Go Programming: Generating Combinations
Asked Answered
B

3

9

This is homework

I'm working on a project, and a very small (very small, once I get this working...it's basically the pre-req for the rest of the project) part of it is to generate some combinations using a Go routine.

The code I have is thusly:

package bruteforce

// GenerateCombinations is an iterator function.  Given an alphabet and a
// length, it will generate every possible combination of the letters in
// alphabet of the specified length.
//
// It is meant to be consumed by using the range clause:
//
//  for combination := range GenerateCombinations(alphabet, length) {
//      process(combination)
//  }
//
func GenerateCombinations(alphabet string, length int) <-chan string {

GenerateCombinations(alphabet, length):
if length == 0:
    yield ""
else:
    for i := range alphabet{
        for j := range GenerateCombinations(alphabet, length-1){
            i + j
        }
    }

    return nil
}

I seriously do not get this at all. As you can see, there is some instructor-provided pseudo code there, but the implementation of it is frying my brain.

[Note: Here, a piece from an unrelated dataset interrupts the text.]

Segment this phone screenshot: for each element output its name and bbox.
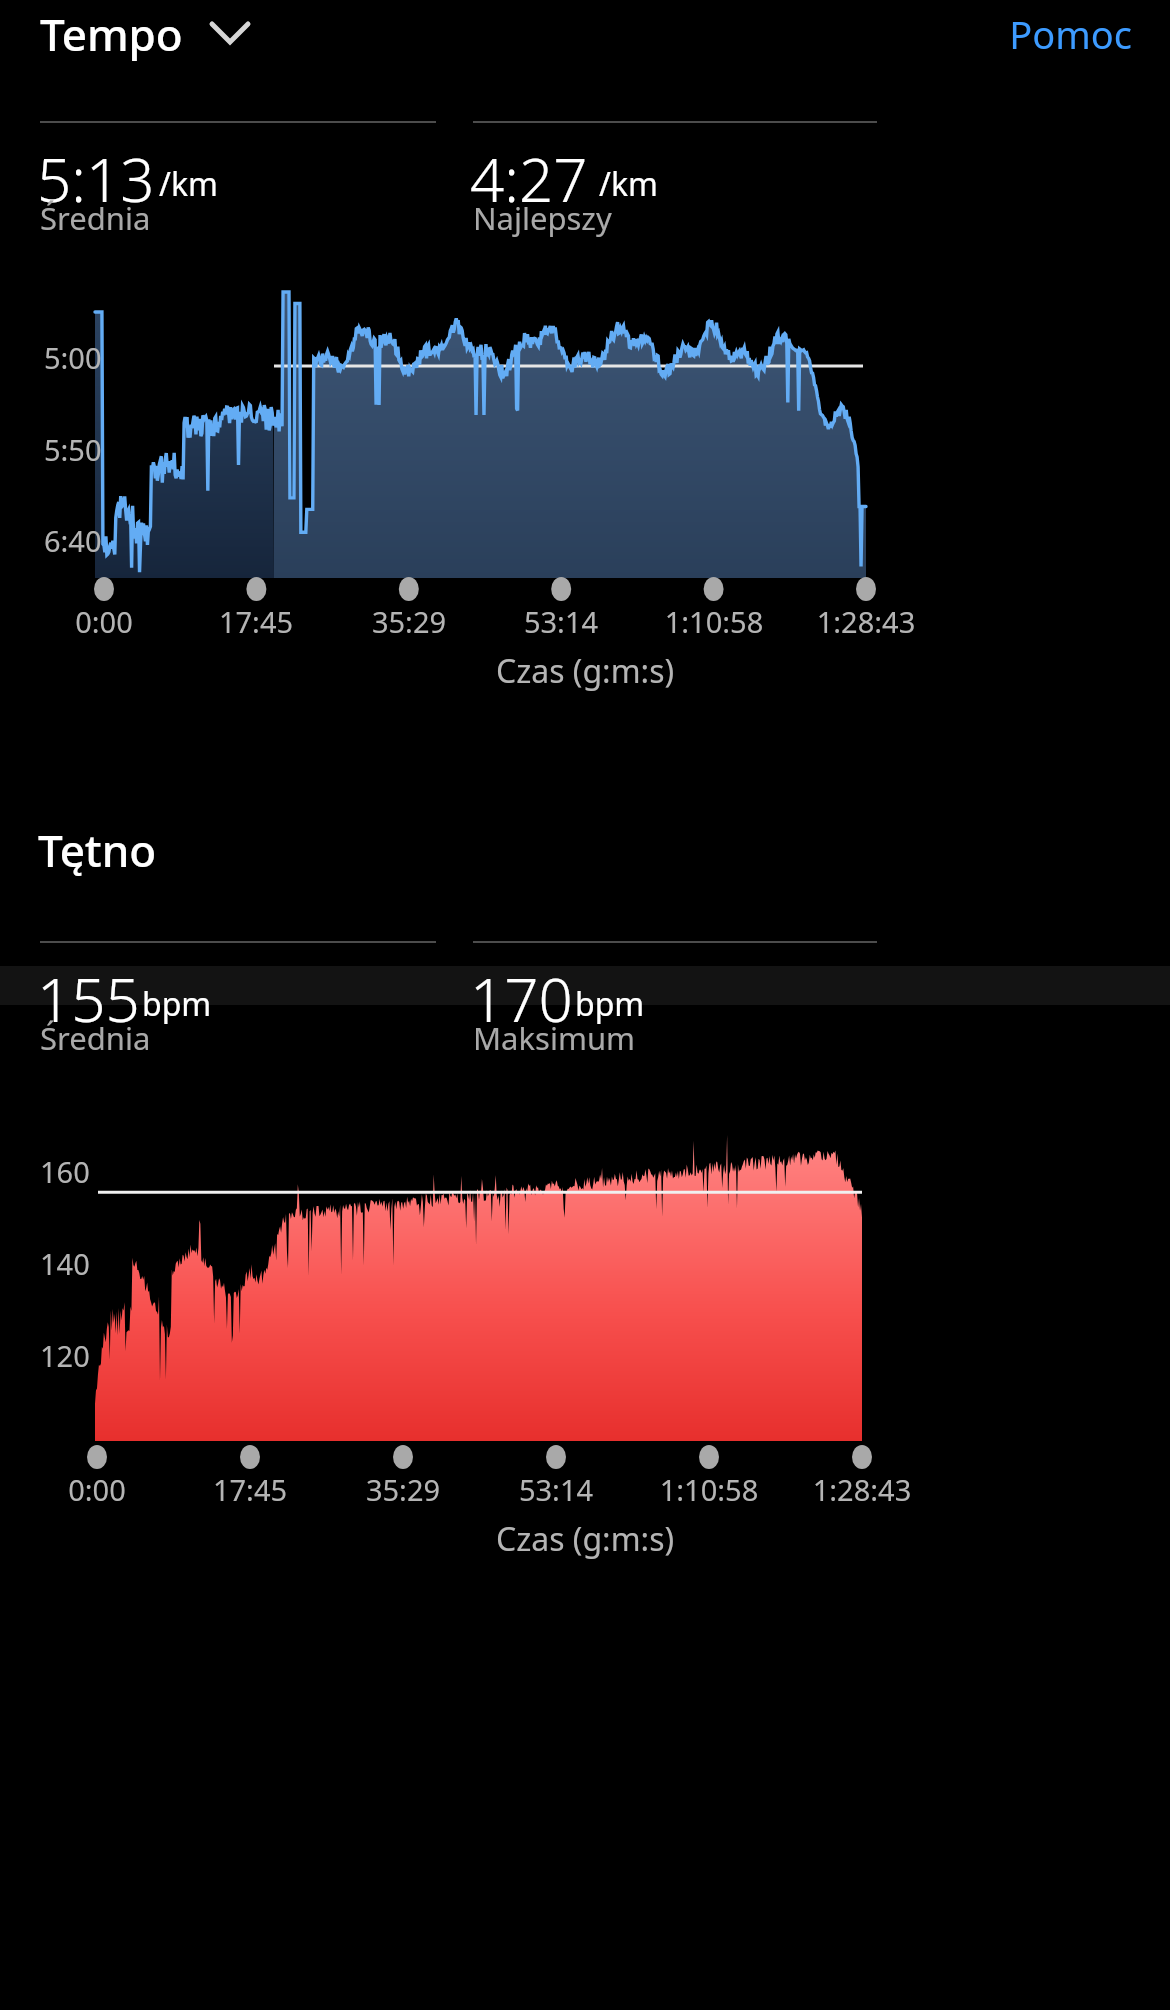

Example I/O would be something like this:

If the alphabet is {0, 1} and the password was length 2, then it would need to generate {0, 1, 00, 01, 10, 11}.

I appreciate all suggestions, but please recognize that the term "beginner" doesn't begin to describe my competency with go. Saying things like "use channels" doesn't help me at all. Explanations are my friend... something that I haven't had a lot of luck getting out of my professor aside from "use channels."

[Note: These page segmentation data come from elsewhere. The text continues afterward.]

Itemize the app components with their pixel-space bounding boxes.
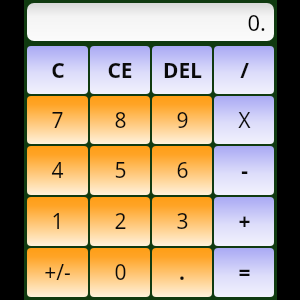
button[interactable]: X bbox=[214, 96, 274, 144]
button[interactable]: / bbox=[214, 46, 274, 94]
staticText: DEL bbox=[163, 56, 202, 85]
button[interactable]: - bbox=[214, 146, 274, 195]
staticText: . bbox=[179, 258, 185, 287]
button[interactable]: 2 bbox=[90, 197, 150, 246]
staticText: 3 bbox=[176, 207, 189, 236]
button[interactable]: 7 bbox=[27, 96, 88, 144]
button[interactable]: +/- bbox=[27, 248, 88, 297]
button[interactable]: 9 bbox=[152, 96, 212, 144]
button[interactable]: 4 bbox=[27, 146, 88, 195]
staticText: - bbox=[241, 156, 248, 185]
staticText: C bbox=[51, 56, 65, 85]
button[interactable]: CE bbox=[90, 46, 150, 94]
staticText: CE bbox=[107, 56, 133, 85]
button[interactable]: 1 bbox=[27, 197, 88, 246]
staticText: + bbox=[238, 207, 251, 236]
button[interactable]: 0. bbox=[27, 3, 274, 41]
staticText: 8 bbox=[114, 106, 127, 135]
staticText: 2 bbox=[114, 207, 127, 236]
staticText: 9 bbox=[176, 106, 189, 135]
button[interactable]: 0 bbox=[90, 248, 150, 297]
staticText: 0 bbox=[114, 258, 127, 287]
staticText: 4 bbox=[51, 156, 64, 185]
button[interactable]: 6 bbox=[152, 146, 212, 195]
button[interactable]: . bbox=[152, 248, 212, 297]
button[interactable]: 5 bbox=[90, 146, 150, 195]
staticText: +/- bbox=[44, 258, 71, 287]
staticText: / bbox=[240, 56, 249, 85]
staticText: 1 bbox=[51, 207, 64, 236]
staticText: 6 bbox=[176, 156, 189, 185]
button[interactable]: = bbox=[214, 248, 274, 297]
button[interactable]: C bbox=[27, 46, 88, 94]
button[interactable]: 8 bbox=[90, 96, 150, 144]
staticText: 5 bbox=[114, 156, 127, 185]
staticText: 7 bbox=[51, 106, 64, 135]
button[interactable]: + bbox=[214, 197, 274, 246]
staticText: = bbox=[238, 258, 251, 287]
staticText: X bbox=[238, 106, 251, 135]
button[interactable]: DEL bbox=[152, 46, 212, 94]
button[interactable]: 3 bbox=[152, 197, 212, 246]
staticText: 0. bbox=[247, 7, 266, 37]
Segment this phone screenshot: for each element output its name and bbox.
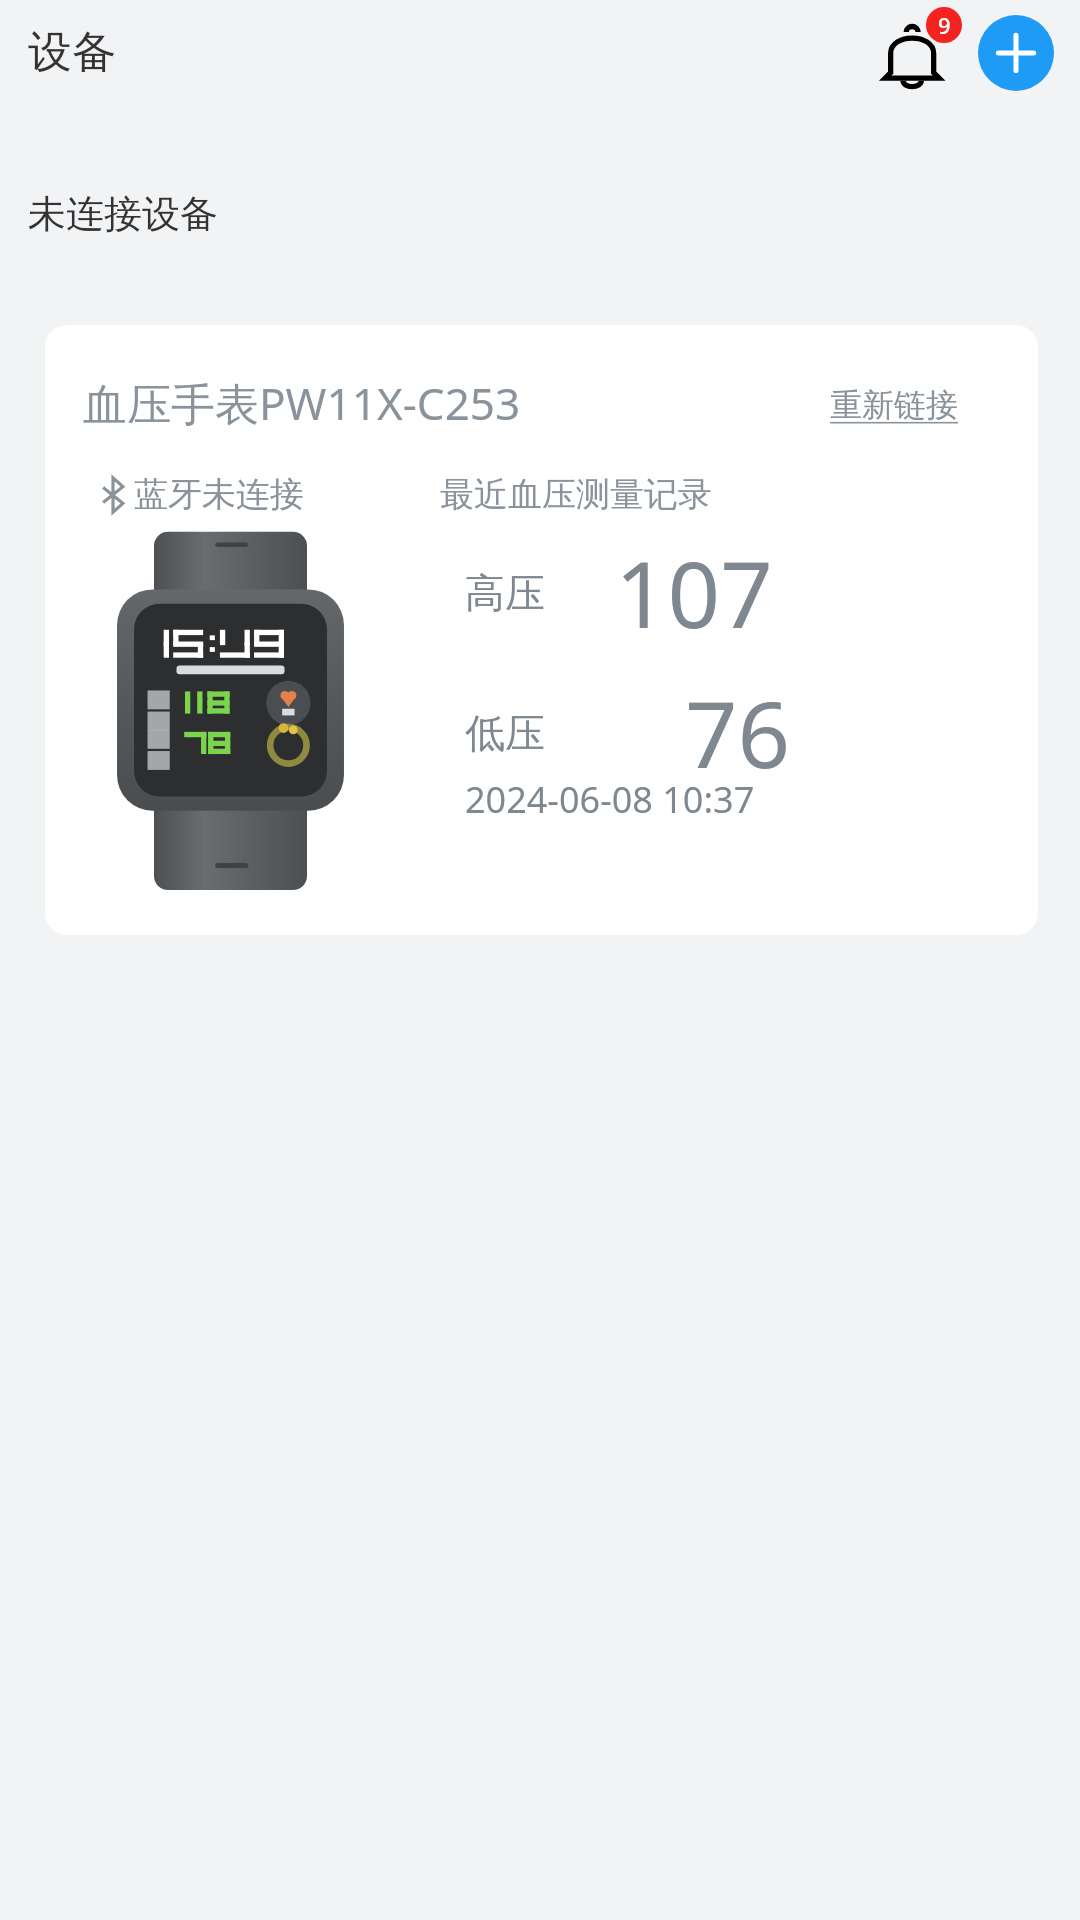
staticText: 血压手表PW11X-C253 bbox=[83, 373, 521, 433]
staticText: 9 bbox=[938, 10, 951, 40]
staticText: 76 bbox=[685, 670, 791, 795]
button[interactable]: 重新链接 bbox=[830, 385, 958, 425]
staticText: 设备 bbox=[28, 25, 116, 80]
staticText: 低压 bbox=[465, 708, 545, 758]
staticText: 未连接设备 bbox=[28, 190, 218, 238]
staticText: 重新链接 bbox=[830, 385, 958, 425]
staticText: 107 bbox=[615, 530, 773, 655]
button[interactable]: 血压手表PW11X-C253 bbox=[45, 325, 1038, 935]
staticText: 2024-06-08 10:37 bbox=[465, 775, 755, 824]
button[interactable]: Add device bbox=[978, 15, 1054, 91]
button[interactable]: Notifications bbox=[868, 5, 964, 101]
staticText: 高压 bbox=[465, 568, 545, 618]
staticText: 最近血压测量记录 bbox=[440, 473, 712, 516]
staticText: 蓝牙未连接 bbox=[134, 473, 304, 516]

Banish answered 8/10, 2013 at 13:51 Comment(1)
All of this is instructor-provided code. Which is part of my confusion.Banish
D
8

Your teacher has already hinted that you should use a channel instead of returning a big array. By solving it like that, you will not have to store this big chunk of data containing all combination, but rather feed your function with different iterations and process them one at a time.

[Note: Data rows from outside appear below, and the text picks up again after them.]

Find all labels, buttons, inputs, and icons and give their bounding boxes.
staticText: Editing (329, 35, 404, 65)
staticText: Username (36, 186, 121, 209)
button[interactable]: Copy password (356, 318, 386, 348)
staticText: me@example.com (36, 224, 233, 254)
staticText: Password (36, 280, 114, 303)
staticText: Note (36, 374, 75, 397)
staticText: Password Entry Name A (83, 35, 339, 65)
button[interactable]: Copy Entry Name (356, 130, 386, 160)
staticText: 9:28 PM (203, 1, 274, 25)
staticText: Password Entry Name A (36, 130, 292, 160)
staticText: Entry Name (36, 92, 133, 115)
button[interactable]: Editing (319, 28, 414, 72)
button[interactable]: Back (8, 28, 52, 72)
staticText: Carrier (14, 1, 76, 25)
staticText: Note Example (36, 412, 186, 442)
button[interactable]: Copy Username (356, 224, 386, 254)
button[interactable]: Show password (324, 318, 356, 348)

We can see your teachers hint in that the GenerateCombinations returns a chan string and not a []string:

func GenerateCombinations(alphabet string, length int) <-chan string

This also means that the function must 1) create a channel to return, and 2) start a goroutine that feeds iterations to the channel. This function would look something like this:

func GenerateCombinations(alphabet string, length int) <-chan string {
    c := make(chan string)

    // Starting a separate goroutine that will create all the combinations,
    // feeding them to the channel c
    go func(c chan string) {
        defer close(c) // Once the iteration function is finished, we close the channel

        // This is where the iteration will take place
        // Your teacher's pseudo code uses recursion
        // which mean you might want to create a separate function
        // that can call itself.
    }(c)

    return c // Return the channel to the calling function
}

While I will leave the actual iteration to you, every loop should result in you putting a combination string into the channel. Because it is not a buffered channel, the iterating function will wait til the main function has read the value before continue to process the next iteration.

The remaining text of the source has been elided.